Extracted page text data
● ● ●

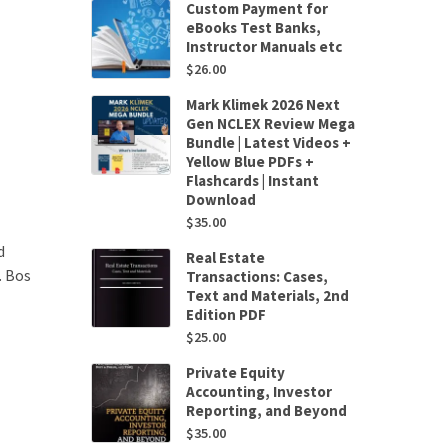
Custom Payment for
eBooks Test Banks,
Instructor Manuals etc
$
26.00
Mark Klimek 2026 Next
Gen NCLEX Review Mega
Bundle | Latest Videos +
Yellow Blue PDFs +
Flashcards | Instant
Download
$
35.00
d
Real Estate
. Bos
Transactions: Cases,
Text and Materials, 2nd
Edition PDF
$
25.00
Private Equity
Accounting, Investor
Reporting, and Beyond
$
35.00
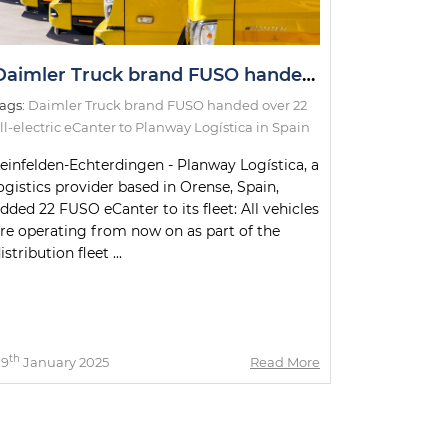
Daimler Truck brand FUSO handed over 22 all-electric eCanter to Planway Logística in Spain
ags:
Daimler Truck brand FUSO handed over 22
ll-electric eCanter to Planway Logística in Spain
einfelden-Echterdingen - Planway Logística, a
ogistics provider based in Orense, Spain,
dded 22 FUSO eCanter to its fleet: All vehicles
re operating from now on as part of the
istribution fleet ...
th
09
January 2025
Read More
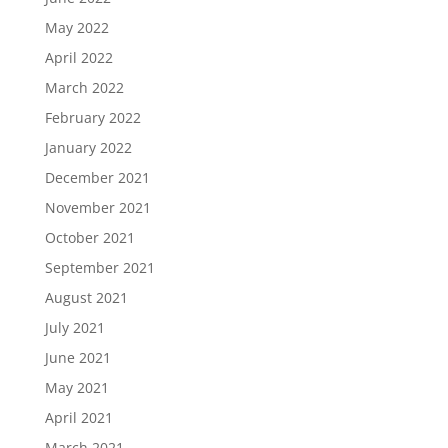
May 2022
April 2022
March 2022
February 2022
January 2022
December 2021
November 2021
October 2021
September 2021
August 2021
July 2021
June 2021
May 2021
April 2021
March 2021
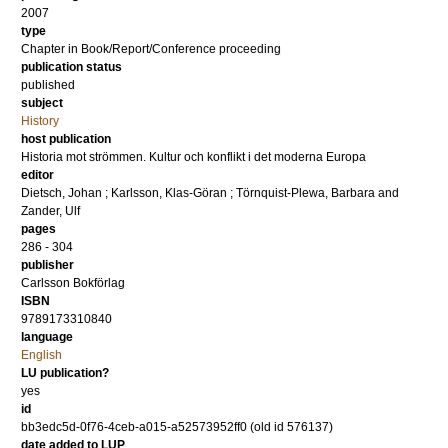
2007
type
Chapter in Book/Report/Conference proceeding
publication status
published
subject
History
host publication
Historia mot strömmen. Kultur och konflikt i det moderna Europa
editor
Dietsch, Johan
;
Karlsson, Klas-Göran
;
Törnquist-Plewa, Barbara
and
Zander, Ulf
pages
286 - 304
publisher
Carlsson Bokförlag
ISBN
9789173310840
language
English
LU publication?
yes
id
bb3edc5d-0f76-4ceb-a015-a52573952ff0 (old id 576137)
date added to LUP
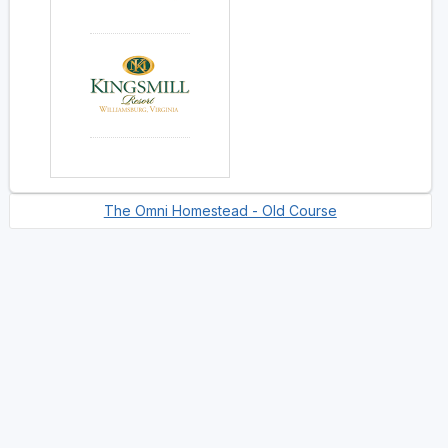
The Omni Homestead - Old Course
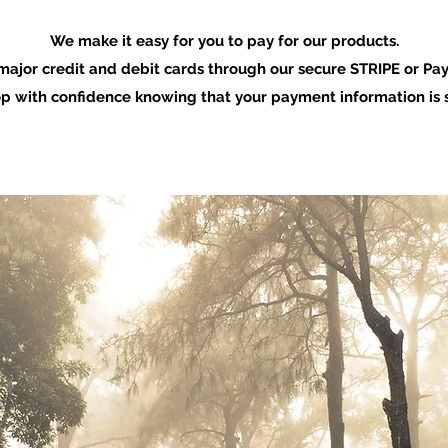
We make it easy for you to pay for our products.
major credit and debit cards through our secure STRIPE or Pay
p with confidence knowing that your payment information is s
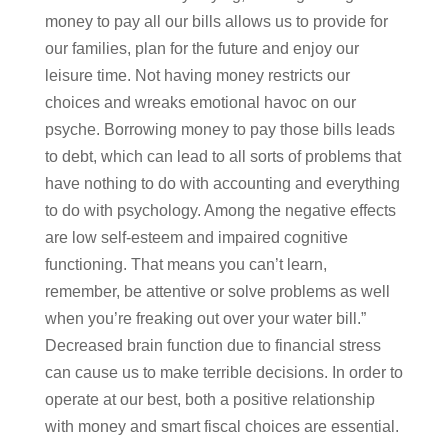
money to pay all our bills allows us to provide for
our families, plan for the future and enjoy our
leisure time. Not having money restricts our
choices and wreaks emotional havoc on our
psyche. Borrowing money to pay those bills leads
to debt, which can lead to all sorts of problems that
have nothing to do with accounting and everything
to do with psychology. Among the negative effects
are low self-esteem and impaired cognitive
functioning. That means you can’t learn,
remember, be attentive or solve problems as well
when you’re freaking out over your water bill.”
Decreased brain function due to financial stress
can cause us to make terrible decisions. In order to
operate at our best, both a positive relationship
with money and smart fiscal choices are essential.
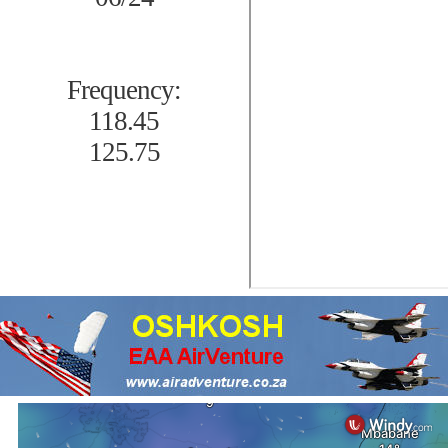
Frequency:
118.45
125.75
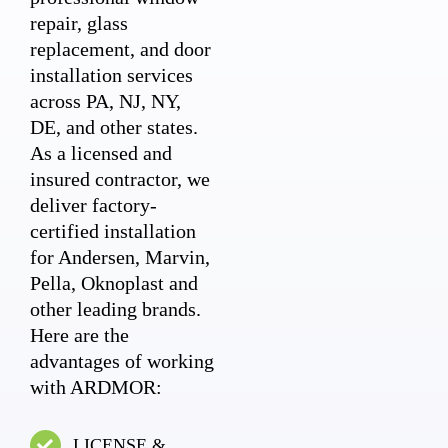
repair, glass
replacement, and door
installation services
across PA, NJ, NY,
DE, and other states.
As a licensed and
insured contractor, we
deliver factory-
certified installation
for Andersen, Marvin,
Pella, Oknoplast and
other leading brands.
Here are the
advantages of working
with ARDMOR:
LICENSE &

● ● ●

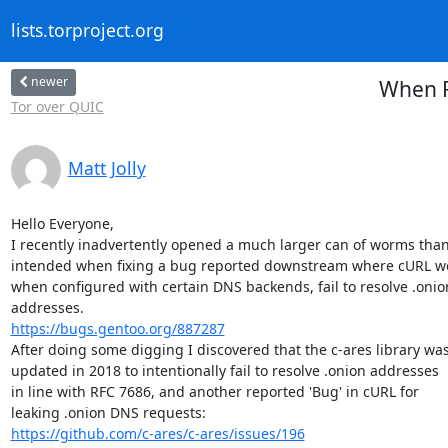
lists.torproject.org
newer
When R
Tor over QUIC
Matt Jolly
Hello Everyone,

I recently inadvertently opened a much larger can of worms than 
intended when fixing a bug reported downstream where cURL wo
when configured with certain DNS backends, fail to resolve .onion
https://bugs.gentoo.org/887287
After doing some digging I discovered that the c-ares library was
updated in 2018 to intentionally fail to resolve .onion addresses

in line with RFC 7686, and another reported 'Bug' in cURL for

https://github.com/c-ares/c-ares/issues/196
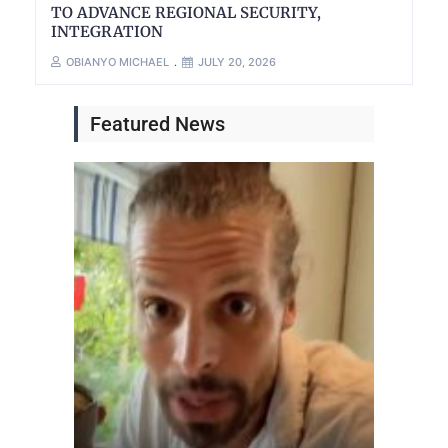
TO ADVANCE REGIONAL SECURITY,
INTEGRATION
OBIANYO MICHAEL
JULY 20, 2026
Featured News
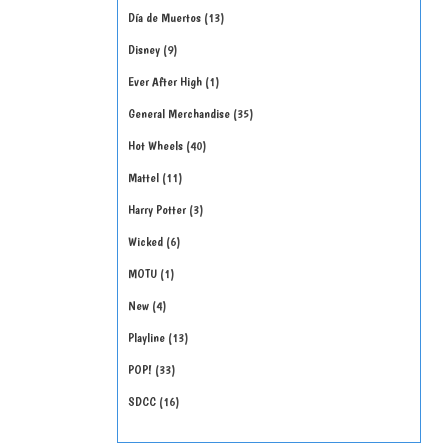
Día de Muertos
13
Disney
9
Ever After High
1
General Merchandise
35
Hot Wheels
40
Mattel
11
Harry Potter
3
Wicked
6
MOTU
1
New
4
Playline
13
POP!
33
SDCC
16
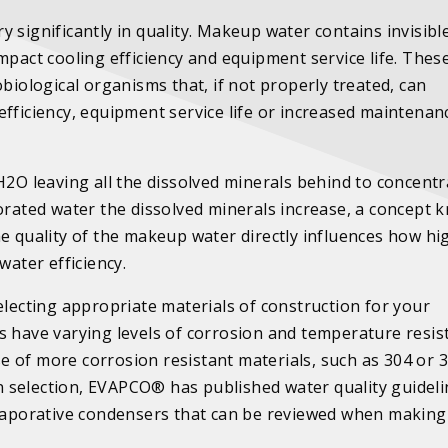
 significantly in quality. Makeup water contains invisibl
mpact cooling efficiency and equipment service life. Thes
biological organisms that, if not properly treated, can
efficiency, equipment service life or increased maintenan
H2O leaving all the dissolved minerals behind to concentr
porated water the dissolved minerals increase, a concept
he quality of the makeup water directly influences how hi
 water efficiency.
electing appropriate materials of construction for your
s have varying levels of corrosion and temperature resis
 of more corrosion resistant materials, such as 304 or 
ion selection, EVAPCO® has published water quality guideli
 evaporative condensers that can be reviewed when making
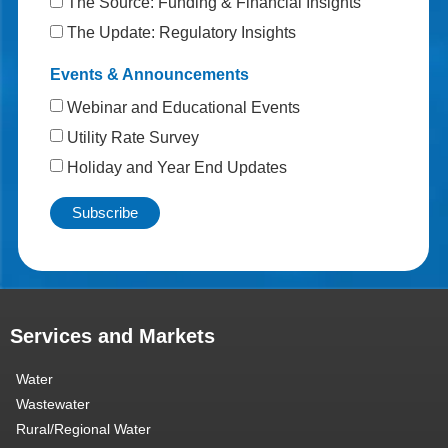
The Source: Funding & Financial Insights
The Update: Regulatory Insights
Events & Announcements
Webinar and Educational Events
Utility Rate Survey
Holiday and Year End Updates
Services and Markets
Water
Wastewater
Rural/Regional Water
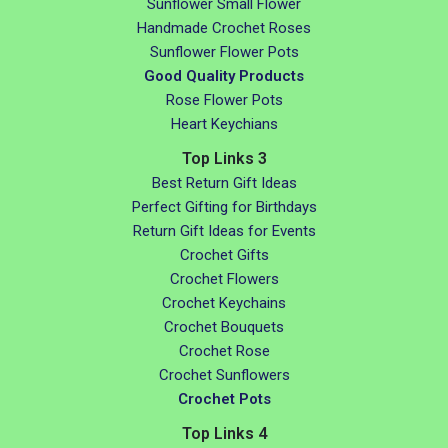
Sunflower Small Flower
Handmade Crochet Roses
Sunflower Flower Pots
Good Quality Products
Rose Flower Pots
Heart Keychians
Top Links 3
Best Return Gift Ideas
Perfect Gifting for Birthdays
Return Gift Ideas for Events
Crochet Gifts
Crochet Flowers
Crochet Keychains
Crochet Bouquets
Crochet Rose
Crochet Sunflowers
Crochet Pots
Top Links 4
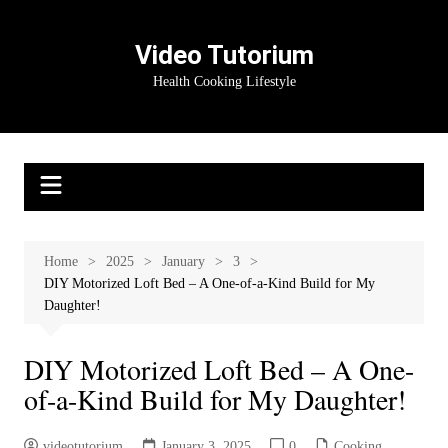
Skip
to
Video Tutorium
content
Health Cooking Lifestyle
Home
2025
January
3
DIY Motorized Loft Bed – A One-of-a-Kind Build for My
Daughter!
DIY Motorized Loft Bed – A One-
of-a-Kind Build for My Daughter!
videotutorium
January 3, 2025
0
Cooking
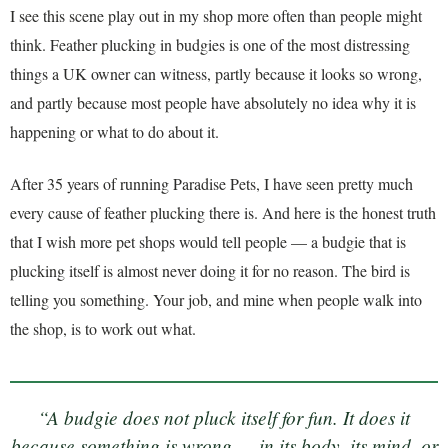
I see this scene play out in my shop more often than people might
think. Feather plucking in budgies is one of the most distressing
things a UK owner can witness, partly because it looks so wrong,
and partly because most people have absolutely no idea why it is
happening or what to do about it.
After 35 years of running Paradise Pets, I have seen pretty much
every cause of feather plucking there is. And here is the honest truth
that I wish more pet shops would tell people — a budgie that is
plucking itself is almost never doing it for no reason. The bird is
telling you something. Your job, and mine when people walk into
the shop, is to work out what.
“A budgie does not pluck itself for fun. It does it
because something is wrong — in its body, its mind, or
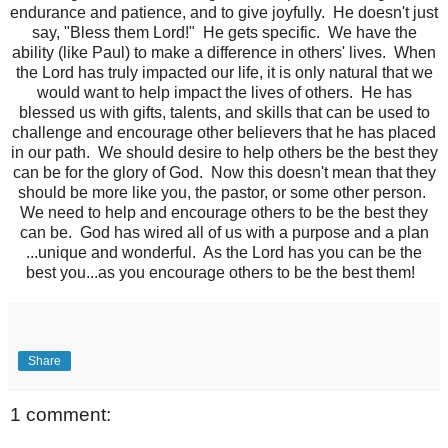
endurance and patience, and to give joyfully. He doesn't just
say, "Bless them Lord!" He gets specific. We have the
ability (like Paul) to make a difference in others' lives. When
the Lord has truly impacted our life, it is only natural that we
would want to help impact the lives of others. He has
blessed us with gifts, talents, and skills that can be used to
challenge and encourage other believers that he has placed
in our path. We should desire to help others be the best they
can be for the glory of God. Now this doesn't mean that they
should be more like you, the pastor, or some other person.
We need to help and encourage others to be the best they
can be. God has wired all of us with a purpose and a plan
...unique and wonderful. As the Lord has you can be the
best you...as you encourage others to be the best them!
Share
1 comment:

● ● ●

> _Prompt_: Looking only at the entries, count the lines that contain the word "like", then state that count and nothing else.

> _Exercise answer_: 2